5. Here is a neat analogy. Notice how Joe Policeman has to buy his cars
at any regular car dealer. We don't get excited when we hear that
hoodlums and terrorists and drug dealers can buy cars at the same
place. In other words, law enforcement agencies are not entitled to
special perks or privileges from private industry.  And we don't
tolerate extreme obstructions in our ability to buy cars when we have
the money, the car is there, and we like it. And the government doesn't
restrict us from having cars that can drive faster than policecars. We
don't let the government install special boxes in our cars that can
cripple them by remote control when a cop is chasing us! (note that
analogies have to be perfect or they turn into minutae bogs)

6. More on the free enterprise issue. Why was this single company that
created the Clipper Chip favored by the government? What gives them the
right to have a monopoly? Why is the government deliberately *creating*
a monopoly?  It is thumbing its nose at all those other poor
hardworking cryptography companies who worked so hard, coming up with
better schemes, and were rejected (a little melodrama for grandma there)

7. The chip was developed by `government engineers'. Who? Why is the
government in the realm of something that is the role of private
industry?
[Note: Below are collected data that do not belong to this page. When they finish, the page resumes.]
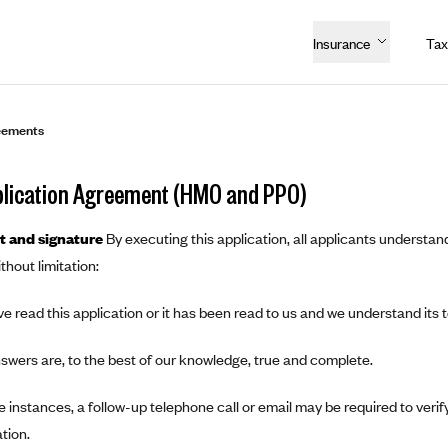
Insurance
Tax
eements
lication Agreement (HMO and PPO)
 and signature
By executing this application, all applicants understand
thout limitation:
e read this application or it has been read to us and we understand its 
swers are, to the best of our knowledge, true and complete.
 instances, a follow-up telephone call or email may be required to verify
tion.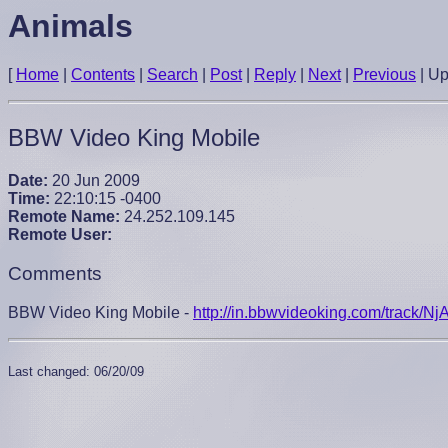
Animals
[
Home
|
Contents
|
Search
|
Post
|
Reply
|
Next
|
Previous
|
U
BBW Video King Mobile
Date:
20 Jun 2009
Time:
22:10:15 -0400
Remote Name:
24.252.109.145
Remote User:
Comments
BBW Video King Mobile -
http://in.bbwvideoking.com/track/
Last changed: 06/20/09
What is our government doing creating `state of the art'
stuff *at*all*? And why, of all the things they could be improving, are
they coming up with a device to invade people's privacy?

8. We have to attack the ``state-of-the-art'' thing ad infinitum. Has
the government *ever* come up with something state of the art? Do we
Americans want to be  state-of-the-art in the field of privacy
deprivation? How do we know it is `state-of-the-art' when we can't
*look* at it for ourselves, and only hear it from people who are
involved in the project saying `trust us, it's way cool'? Even if it
was as sophisticated as a Cray Supercomputer, are there just some
machines that shouldn't be built? Are there some devices, that, while
technically feasible, shouldn't be built?
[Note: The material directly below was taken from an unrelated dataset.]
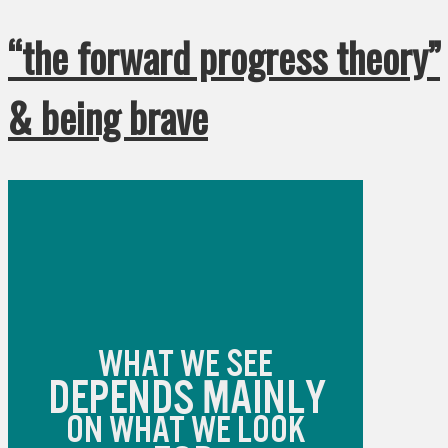
“the forward progress theory”
& being brave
9. One of the most important claims is that ``this chip provides no new
authority to wiretap''. We've got to focus on this one. We can say the
constitution specifically prohibits illegal search and seizure, and
that we don't really remember who it was that decided that the
government had free reign on wiretapping. We can say that it has always
been the right of the government to obtain warrents, but it has always
been the right of people to speak in codes, and now new technology is
*helping* people to exercise a right that has always existed but lay
undiscovered because of complexity. 

10. In fact, we have to make it sound like new technology like
encryption and cyberspace is going to help us rediscover our rights,
and that vast government agencies that have been built up because we
simply were ignorant of these dormant rights, and are based on our lack
of exercising them, are going to gradually dissolve away, like the way
those associated with the Cold War have, because they are superfluous.
Sure, people will get displaced, and be noisy in their complaints, but
their jobs are no longer necessary or even *possible* in the 21st
century (allusions to breakup of NSA). In fact, maybe we should get a
Privacy Dividend like the much-heralded Peace Dividend  when our
government agencies no longer have the capability to intercept private
communication. How about that--tell the public that we all get a
Privacy Dividend if they embrace unbreakable encryption!
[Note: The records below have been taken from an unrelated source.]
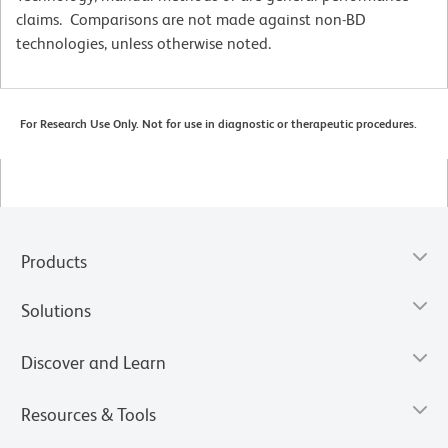
claims. Comparisons are not made against non-BD
technologies, unless otherwise noted.
For Research Use Only. Not for use in diagnostic or therapeutic procedures.
Products
Solutions
Discover and Learn
Resources & Tools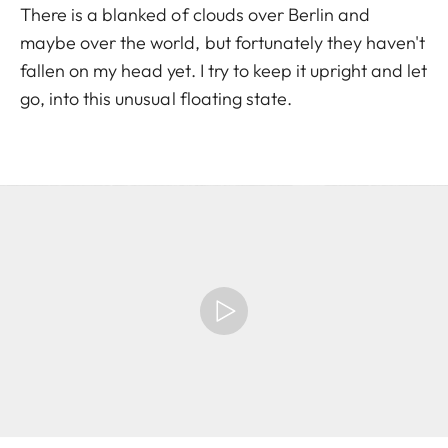
There is a blanked of clouds over Berlin and
maybe over the world, but fortunately they haven't
fallen on my head yet. I try to keep it upright and let
go, into this unusual floating state.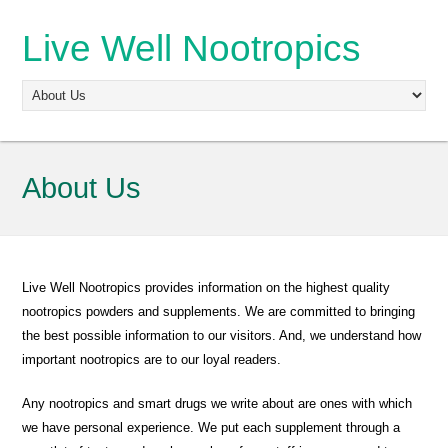
Live Well Nootropics
About Us
Live Well Nootropics provides information on the highest quality
nootropics powders and supplements. We are committed to bringing
the best possible information to our visitors. And, we understand how
important nootropics are to our loyal readers.
Any nootropics and smart drugs we write about are ones with which
we have personal experience. We put each supplement through a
11. Notice that the problem with surveillance and wiretapping is that
it has always been a catch-22---the government needs the data to prove
you are a criminal, but shouldn't have access to that data unless it
can prove you are a criminal. Notice that the proposal talks about The
solution lay in not wiretapping, of course! And now we have technology
to *enforce* this choice. And the proposal talks about `criminals and
terrorists' as if we know exactly who they are---but (as I understand
it, and last I checked!) that is the point of a court to decide.

12. The plan makes it sound like we can somehow boost technological
competitiveness (a real button-pushing hot topic among the public) by
protecting the private communications of companies etc. We have to
attack this and say that these companies only benefit if they have
control over the scheme and it is not `imposed from above' and that
when it is `imposed from above' it actually has the effect of
*weakening* their technological competiveness, because it restricts
their choices into buying something that may not be right for their
needs. We should point out that privacy is complex and the ability for
the government to foresee all needs is ridiculous, and furthermore even
if it had such a capability it would not be its proper role. We have to
really drive this one home: privacy choices (i.e. encryption) is an
issue that has to be decided by the individual. That's the American Way
(tm) -- insert at this point the National Anthem, flag waving, smiling
kid eating apple pie.

13. ``The government must develop consistent, comprehensive policies''
regarding the use of the new infrastructure of data highways. Well, yes
and no. We should talk about data highways as not like real ones in
that people can't have accidents, they are virtually impossible to
damage with mere data, they can withstand tremendous strains in
traffic, regulating mechanisms are *built in* to the software and
hardware, hence the need for government `regulations' is a bit
misguided and inapplicable. Also, the government has no business
telling you that you can only drive one kind of car, or that your car
has to be crippled so it can't go faster than 55 MPH, or that you have
to tell them where you're going every time you get in it, etc.

14. The proposal makes it sound like if the government is just shrewd
enough, they will always be able to intercept and decrypt traffic. We
have to drive home the point that no amount of ingenuity whatsoever can
plug the dike of advancing technology, and that it is not the case that
we warp or befuddle the technology to support our
government--increasingly we will be adapting our government to harness
new and powerful technology!  I.e. we require a fundamental change in
our governing systems, to `access' our newfound rights that have lain
dormant for too long via novel technology, and this proposal can be
viewed as a `last gasp' of a dying system...

Finally, the bright side (really?). We can point out that this
proposal, while intrinsically flawed and nauseatingly abhorrent, is
bringing into public view important issues of cryptography, that much
more sophisticated cryptography will be discovered and widely utilized,
that it reveals the true aims of and weaknesses in our government
process that we can alter, fix, or remove, that people are starting to
realize how much wiretapping is going on and that the sensible and
patriotic goal is to not encourage but limit or abolish it (by making
it impossible), that it reveals the need for trully strong encryption
easily accessable by all the unwashed masses, that it is just a tiny
thread starting the weaving of an entirely new colorful tapestry in our
nation and our government's history (oops, here comes the blaring music
and the flapping flag and the bright-eyed kid again...)

I insert my patriotic and emotional salute to us Cypherpunks here...

p.s. we should point out that Thomas Jefferson actually came up with a
highly sophisticated cryptographic rotor code that was so secure it was
used even for a long time at the beginning of this century, and that
clearly a Founding Father has a strong commitment to strong
cryptography! (see The Codebreakers by Kahn for more info on Jefferson's code)

``If it were necessary to choose between the Government and Privacy, I
should not hesitate to prefer the latter...''

``Give me Privacy, or give me Death...''

p.s. we should point out that Thomas Jefferson actually came up with a
highly sophisticated cryptographic rotor code that was so secure it was
used even for a long time at the beginning of this century, and that
clearly a Founding Father has a strong commitment to strong cryptography!